🥅 455 - Error handling and retries + job reporting #463

anncatton · 2024-10-20T22:28:09Z

Work for #455

Adds retry logic for timeout and connection hangup errors + adds JobReport data. JobReport data includes start/end time/time elapsed per job step, so it's clear which steps take the most time to complete.

EgaClient

splits up this client from the IdpClient for clarity
cleans up error handling in the Axios interceptors. Moves the check for error.response before error.request, because a 401 error triggers both!

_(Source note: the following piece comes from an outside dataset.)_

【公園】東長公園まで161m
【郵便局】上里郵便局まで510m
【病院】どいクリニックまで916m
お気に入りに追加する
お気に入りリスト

If the error.request is checked first, the refresh logic is never reached.
adds retry handling for 504 error.response status
adds retry handling for the ECONNRESET request error, which is less frequent in this client but does occur.
adds ERR_BAD_REQUEST handling for error.request. These will not be retried
adds token expiry verification. An existing token in getAccessToken is checked to see if it is expired
adds axios-retry to set max allowed retries for a request. Defaults to 3

IdpClient

splits from EgaClient for code clarity
adds decodeToken function, using jsonwebtoken
adds ECONNRESET error handling. This occurs frequently on the first attempt to retrieve an access token
other errors are not retried, but logged, then rejected
adds axios-retry to client, same default as in ega client

Main job

updates function to return completed JobReport. This will be returned to runAllJobs.
aborts job if fetch for datasets fails; the job cannot proceed without this data

Permissions Service

adds job reporting data, inlcuding error reporting
increases pagination limit to 100 to speed up requests
Note: no retries added here. Adding permissions can probably suffice with just reporting errors, and any permissions missed can be picked up on the next job run. For revoking permissions, it might make sense to include one retry block, if there are any errors reported relating to revoke requests that failed? The error data for revoking includes the datasetId, so it could be a matter of retrying on specific datasets, as needed.

Main batch job

adds egaPermissionsReconciliation to main job triggered by /jobs/batch-transitions. Added with a feature flag so that when enabled, the older approvedUsersEmail will not run, and vice versa. Can remove this completely once testing is complete.

Types

adds types to support job result reporting. Each process reports start/end time + completion status
permissionsCreated includes details on number of permissions expected to be granted, and permissions successfully created
permissionsRevoked includes details on number of datasets successfully processed (results match with expected number of revocations) and number of datasets with permissions revoked

Configuration

adds egaReconciliationEnabled to config.ts. This will enable the egaPermissionsReconcilation job and disable the approvedUsersEmail job
adds function to support fetching the publicKey from Ega's auth server
adds public key value to secrets.ts, to enable parsing of the access token expiry

Documentation

adds FEATURE_EGA_RECONCILIATION_ENABLED to README, .env.example

…ag enabling

anncatton · 2024-10-21T15:46:20Z

src/jobs/ega/services/permissions.ts

+        message: permissions.message,
+        datasetId: datasetAccessionId,
+      });
+      // TODO: add a max number of retries to prevent endless loop, then set paging = false?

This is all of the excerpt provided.